Import wizard for tab separated lists

With this import routine, you can import data from text files (as tab-separated lists) into the database. For an introduction see a short tutorial . Choose Data -> Import -> Wizard and then the type of data that should be imported, e.g. import Series ... from the menu. A window as shown below will open that will lead you through the import of the data. The window is separated in 3 areas. On the left side, you see a list of possible data related import steps according to the type of data you choose for the import. On the right side you see the list of currently selected import steps. In the middle part the details of the selected import steps are shown.

 

Choosing the File

As a first step, choose the File from where the data should be imported. For an introduction see a short tutorial . The currently supported format is tab-separated text. Then choose the Encoding of the file, e.g. Unicode. The preferred encoding is UTF8. The Start line and End line will automatically be set according to your data. You may change these to restrict the data lines that should be imported. The not imported parts in the file are indicated as shown below with a gray background. If the First line contains the column definition this line will not be imported as well. If your data contains e.g. date information where notations differ between countries (e.g. 31.4.2013 - 4.31.2013), choose the Language / Country to ensure a correct interpretation of your data. Finally you can select a prepared Schema (see chapter Schema below) for the import.

 

Choosing the data ranges

In the selection list on the left side of the window (see below) all possible import steps for the data are listed according to the type of data you want to import.
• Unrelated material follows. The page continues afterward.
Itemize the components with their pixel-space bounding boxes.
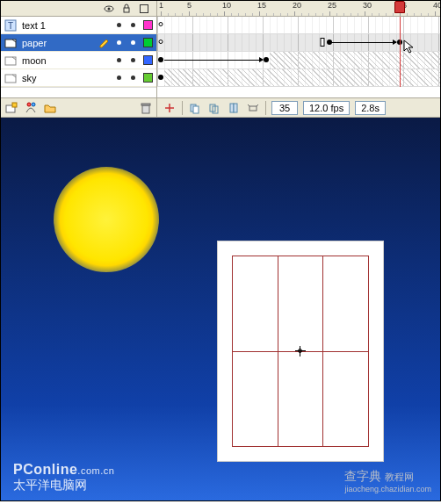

The import of certain tables can be paralleled. To add parallels click on the button (see below). To remove parallels, use the button. Only selected ranges will appear in the list of the steps on the right (see below).
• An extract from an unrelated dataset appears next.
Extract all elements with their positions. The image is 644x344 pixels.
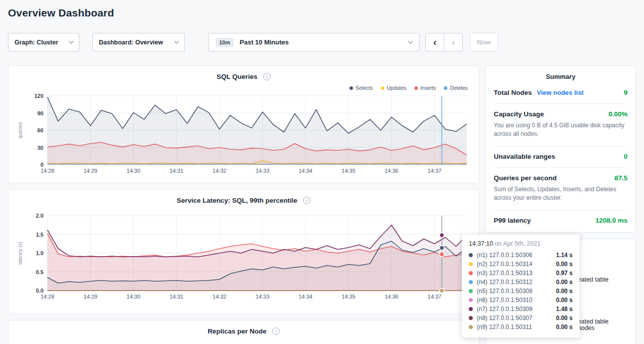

To import information of logging columns like who created and changed the data, click on button in the header line. This will include an additional substeps for every step containing the logging columns (see below). If you do not import these data, they will be automatically filled by default values like the current time and user.

 

Attaching data

You can either import your data as new data or Attach them to data in the database. For an introduction see a short tutorial . Select the import step Attachment from the list. All tables that are selected and contain columns at which you can attach data are listed (see below). Either choose the first option Import as new data or one of the columns the attachment columns offered like SeriesCode in the table Series in the example below.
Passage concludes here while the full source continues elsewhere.